Over the past decade, numerous reviews of the Middle Pleistocene record have taken place in light of new fossil discoveries. However, with primary foci on the Euro- African records, much of the rich fossil evidence in Asia was sidelined and overlooked. It is thus unsurprising that in the minds of many, Asia remains terra incognita— and its hominin record exotic. Moreover, the accuracy of the Asian chronology remains problematic, adding another layer of impediment to our understanding of regional evolution and local adaptation. In this context, I bring a synergistic review of the chronology of mid-Pleistocene hominins from East and South Asia, including recent new dates from key sites such as Zhoukoudian Locality 1 and Hathnora. Using 3-D geometric morphometric data, I examine cranial shape changes between H. erectus and mPH (post-erectus, non- Neandertal mid-Pleistocene Homo), as well as both to later Pleistocene hominins. A large number of not-often-discussed specimens are considered (e.g., Hexian, Nanjing 1, Maba, and Ngawi), many of them original fossils. The cranial anatomy from the Asian mid- Pleistocene suggests the existence of at least two distinctive groups in the region. Additionally, a north-south (geographical) shape difference is observed, hinting the presence of paleodemes each evolving in relative isolation. The shape affinity of mPH to extra-Asian fossils is confirmed; however, depending on the fossil in question (Dali or Narmada), the said affinity to Kabwe and Petralona is exclusive. This, coupled with a limited number of good sample, warrants caution against lumping all Asian mPH within the H. heidelbergensis hypodigm.

John Hawks
Deep genealogy, Neandertal ancestors, and our accelerating evolution
Anthropologists have long confused genealogical and behavioral definitions of humanity. At least five out of six living living humans have Neandertal ancestors, which comprise an estimated 1 to 4% of their ancestry. Human genes have divergent genealogical histories, representing multiple "archaic" populations inside and outside of Africa. Late Pleistocene populations show comparable technical and symbolic abilities within and outside of Africa.

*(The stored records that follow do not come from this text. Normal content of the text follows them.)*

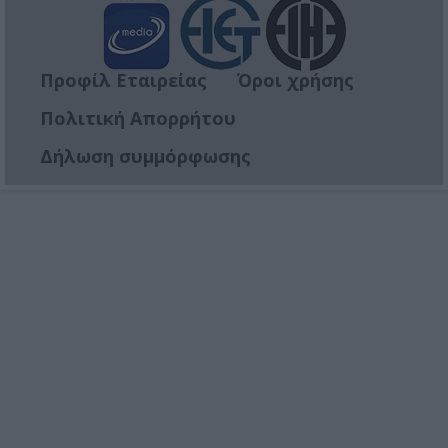
Προφίλ Εταιρείας
Όροι χρήσης
Πολιτική Απορρήτου
Δήλωση συμμόρφωσης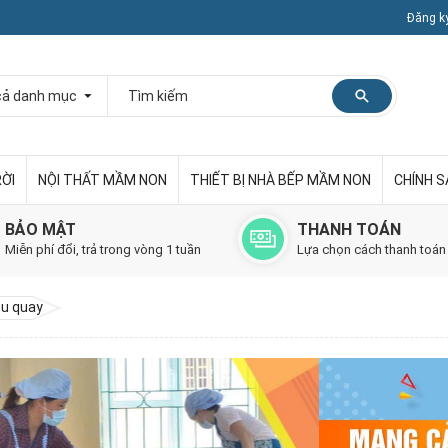
Đăng k
RỜI
NỘI THẤT MẦM NON
THIẾT BỊ NHÀ BẾP MẦM NON
CHÍNH 
BẢO MẬT
THANH TOÁN
Miễn phí đổi, trả trong vòng 1 tuần
Lựa chọn cách thanh toán
u quay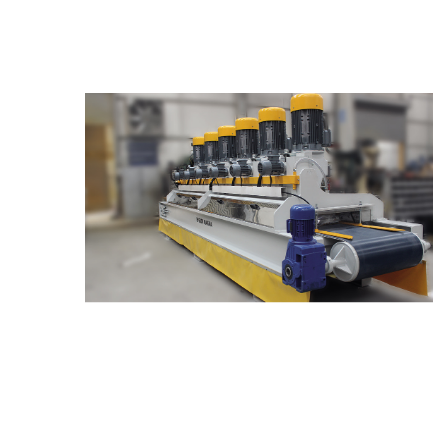
OTOMATIK MERMER
PLAKA SILIM
MAKINESI
ALINPAH CILA
MAKINESI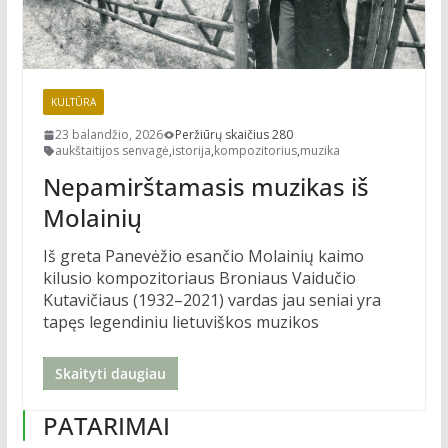
KULTŪRA
23 balandžio, 2026
Peržiūrų skaičius 280
aukštaitijos senvagė
,
istorija
,
kompozitorius
,
muzika
Nepamirštamasis muzikas iš
Molainių
Iš greta Panevėžio esančio Molainių kaimo
kilusio kompozitoriaus Broniaus Vaidučio
Kutavičiaus (1932–2021) vardas jau seniai yra
tapęs legendiniu lietuviškos muzikos
Skaityti daugiau
PATARIMAI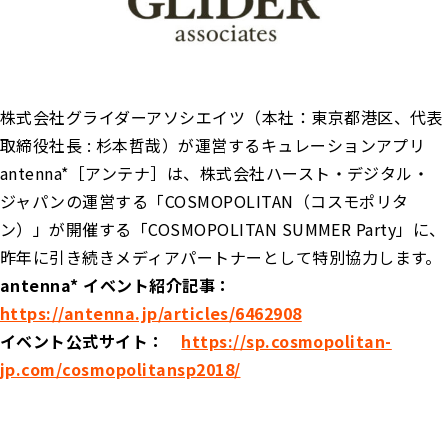
株式会社グライダーアソシエイツ（本社：東京都港区、代表
取締役社長 : 杉本哲哉）が運営するキュレーションアプリ
antenna*［アンテナ］は、株式会社ハースト・デジタル・
ジャパンの運営する「COSMOPOLITAN（コスモポリタ
ン）」が開催する「COSMOPOLITAN SUMMER Party」に、
昨年に引き続きメディアパートナーとして特別協力します。
antenna* イベント紹介記事：
https://antenna.jp/articles/6462908
イベント公式サイト：
https://sp.cosmopolitan-
jp.com/cosmopolitansp2018/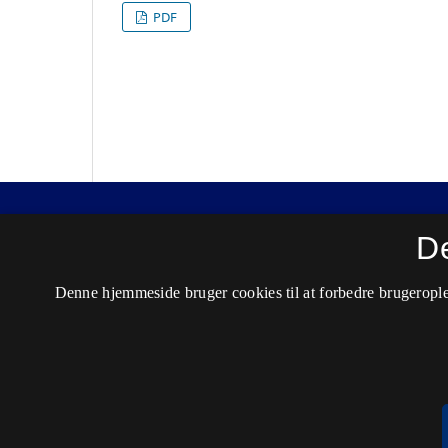
PDF
Nordisk Tidsskrift for Kriminalvidenskab
D
ISSN 0029-1528 (Trykt)
Denne hjemmeside bruger cookies til at forbedre brugerople
ISSN 2446-3051 (Online)
Tilgængelighedserklæring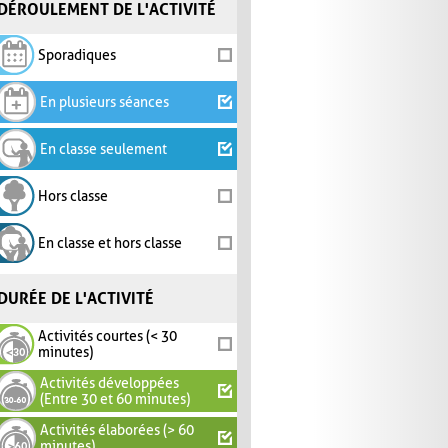
DÉROULEMENT DE L'ACTIVITÉ
Sporadiques
En plusieurs séances
En classe seulement
Hors classe
En classe et hors classe
DURÉE DE L'ACTIVITÉ
Activités courtes (< 30
minutes)
Activités développées
(Entre 30 et 60 minutes)
Activités élaborées (> 60
minutes)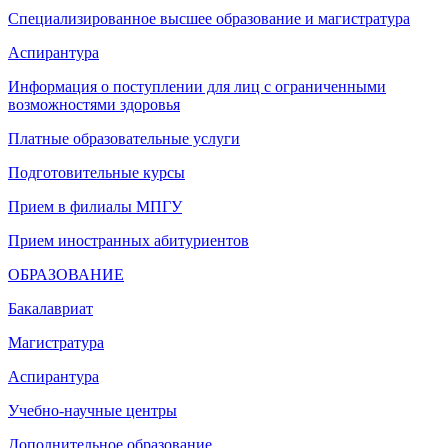
Специализированное высшее образование и магистратура
Аспирантура
Информация о поступлении для лиц с ограниченными
возможностями здоровья
Платные образовательные услуги
Подготовительные курсы
Прием в филиалы МПГУ
Прием иностранных абитуриентов
ОБРАЗОВАНИЕ
Бакалавриат
Магистратура
Аспирантура
Учебно-научные центры
Дополнительное образование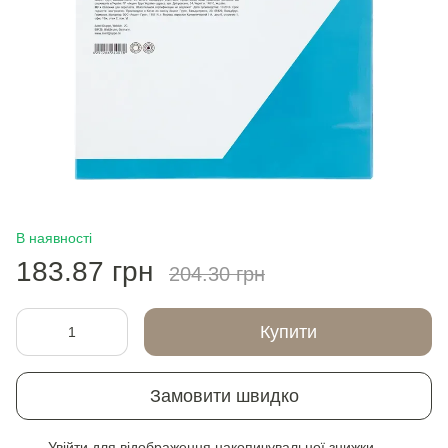
В наявності
183.87 грн
204.30 грн
Купити
Замовити швидко
Увійти
для відображення накопичувальної знижки
%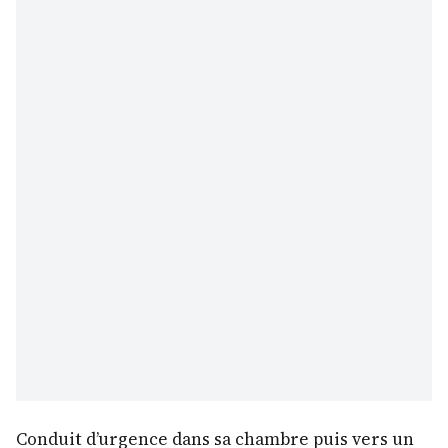
Conduit d’urgence dans sa chambre puis vers un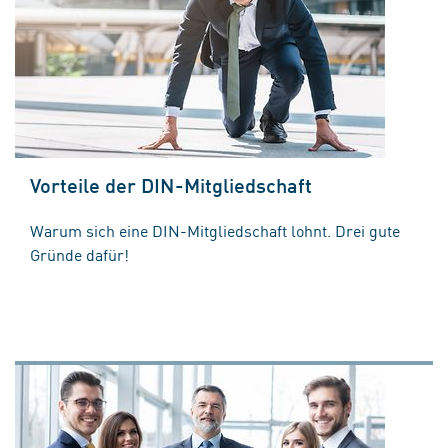
Vorteile der DIN-Mitgliedschaft
Warum sich eine DIN-Mitgliedschaft lohnt. Drei gute
Gründe dafür!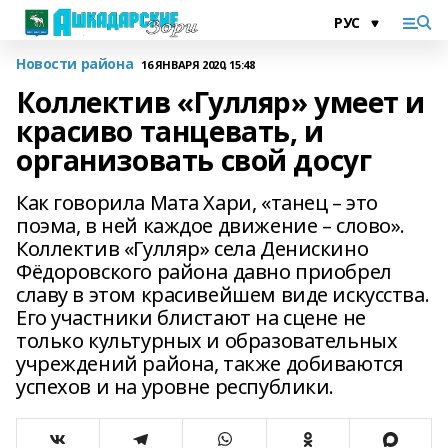
Новости района
16 ЯНВАРЯ 2020, 15:48
Коллектив «Гулляр» умеет и
красиво танцевать, и
организовать свой досуг
Как говорила Мата Хари, «танец – это
поэма, в ней каждое движение – слово».
Коллектив «Гулляр» села Денискино
Фёдоровского района давно приобрел
славу в этом красивейшем виде искусства.
Его участники блистают на сцене не
только культурных и образовательных
учреждений района, также добиваются
успехов и на уровне республики.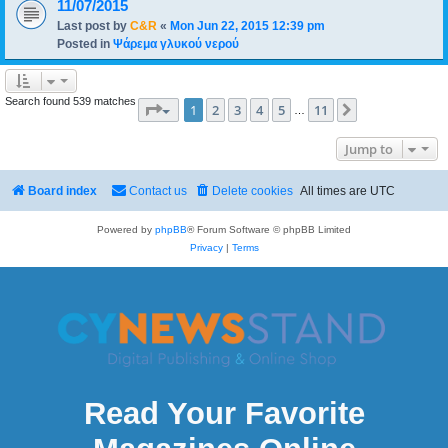
11/07/2015
Last post by
C&R
«
Mon Jun 22, 2015 12:39 pm
Posted in
Ψάρεμα γλυκού νερού
Search found 539 matches
Page
1
of
11
1
2
3
4
5
11
Next
…
Jump to
Board index
Contact us
Delete cookies
All times are
UTC
Powered by
phpBB
® Forum Software © phpBB Limited
Privacy
|
Terms
Read Your Favorite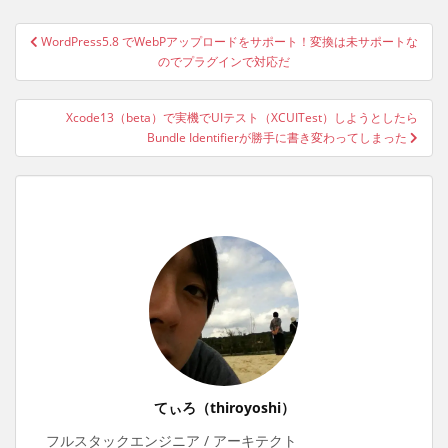
投
WordPress5.8 でWebPアップロードをサポート！変換は未サポートな
稿
のでプラグインで対応だ
ナ
ビ
Xcode13（beta）で実機でUIテスト（XCUITest）しようとしたら
ゲ
Bundle Identifierが勝手に書き変わってしまった
ー
シ
ョ
ン
てぃろ（thiroyoshi）
フルスタックエンジニア / アーキテクト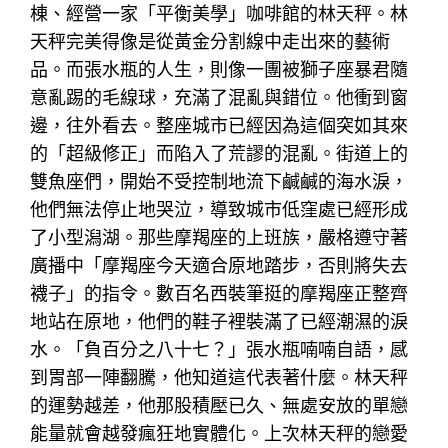
棟、經營一家「平衡美學」咖啡館的林天秤。林
天秤完美得像是從黃金分割線中走出來的藝術
品。而張水瓶的人生，則像一團被獅子座暴君隨
意亂踢的毛線球，充滿了混亂與錯位。他衝到窗
邊，往外看去。整座城市已經因為這個突如其來
的「超級修正」而陷入了荒謬的混亂。街道上的
雙魚座們，開始不受控制地流下鹹鹹的海水淚，
他們無法停止地哭泣，導致城市低窪處已經形成
了小型潟湖。那些摩羯座的上班族，嚴格遵守著
廣播中「摩羯座今天適合原地踏步，否則將失去
襪子」的指令。數百名西裝筆挺的摩羯座正整齊
地站在原地，他們的鞋子裡裝滿了已經潮濕的淚
水。「負百分之八十七？」張水瓶喃喃自語，感
到胃部一陣翻騰，他知道這代表著什麼。林天秤
的運勢越差，他那股積壓已久、無處安放的單戀
能量就會越發瘋狂地實體化。上次林天秤的戀愛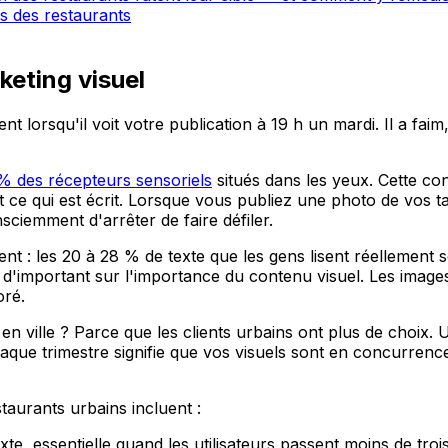
s des restaurants
keting visuel
 lorsqu'il voit votre publication à 19 h un mardi. Il a faim,
% des récepteurs sensoriels
situés dans les yeux. Cette conc
 ce qui est écrit. Lorsque vous publiez une photo de vos ta
sciemment d'arrêter de faire défiler.
ent : les 20 à 28 % de texte que les gens lisent réellement s
d'important sur l'importance du contenu visuel. Les image
oré.
n ville ? Parce que les clients urbains ont plus de choix. 
ue trimestre signifie que vos visuels sont en concurrence
taurants urbains incluent :
xte, essentielle quand les utilisateurs passent moins de tro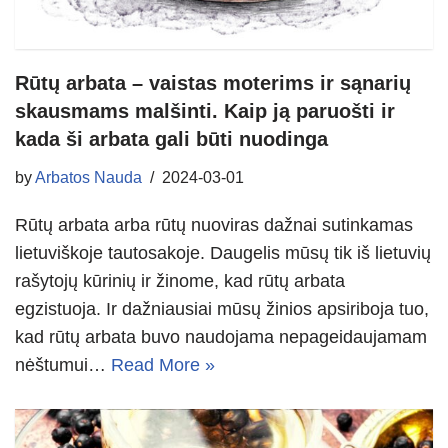
Rūtų arbata – vaistas moterims ir sąnarių
skausmams malšinti. Kaip ją paruošti ir
kada ši arbata gali būti nuodinga
by
Arbatos Nauda
2024-03-01
Rūtų arbata arba rūtų nuoviras dažnai sutinkamas
lietuviškoje tautosakoje. Daugelis mūsų tik iš lietuvių
rašytojų kūrinių ir žinome, kad rūtų arbata
egzistuoja. Ir dažniausiai mūsų žinios apsiriboja tuo,
kad rūtų arbata buvo naudojama nepageidaujamam
nėštumui…
Read More »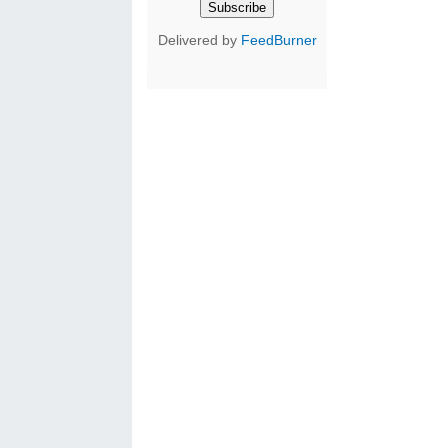
Delivered by
FeedBurner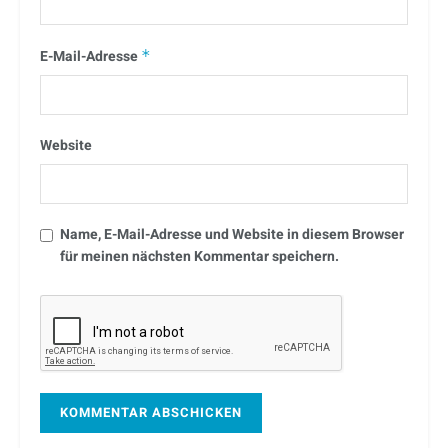
E-Mail-Adresse
*
Website
Name, E-Mail-Adresse und Website in diesem Browser
für meinen nächsten Kommentar speichern.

A humanlike vocal-auditory channel had appeared before 600,000 years ago. Yet humans of the last 40,000 years have evolved extremely rapidly, in some instances diversifying; in others paralleling each other. Using new visualization methods, I examine the genealogical patterns of human genes. The impact of our rapid Holocene evolution simplifies some genealogical relationships while partially obscuring earlier ones. The genetic echoes of Neandertals and other archaic populations emerge against a slim network binding all living people. These networks show the impact of adaptive potential in ancient human populations. A broad view of human cultural and technical records suggests that gene-culture interaction may be a fundamental aspect of Pleistocene human evolution.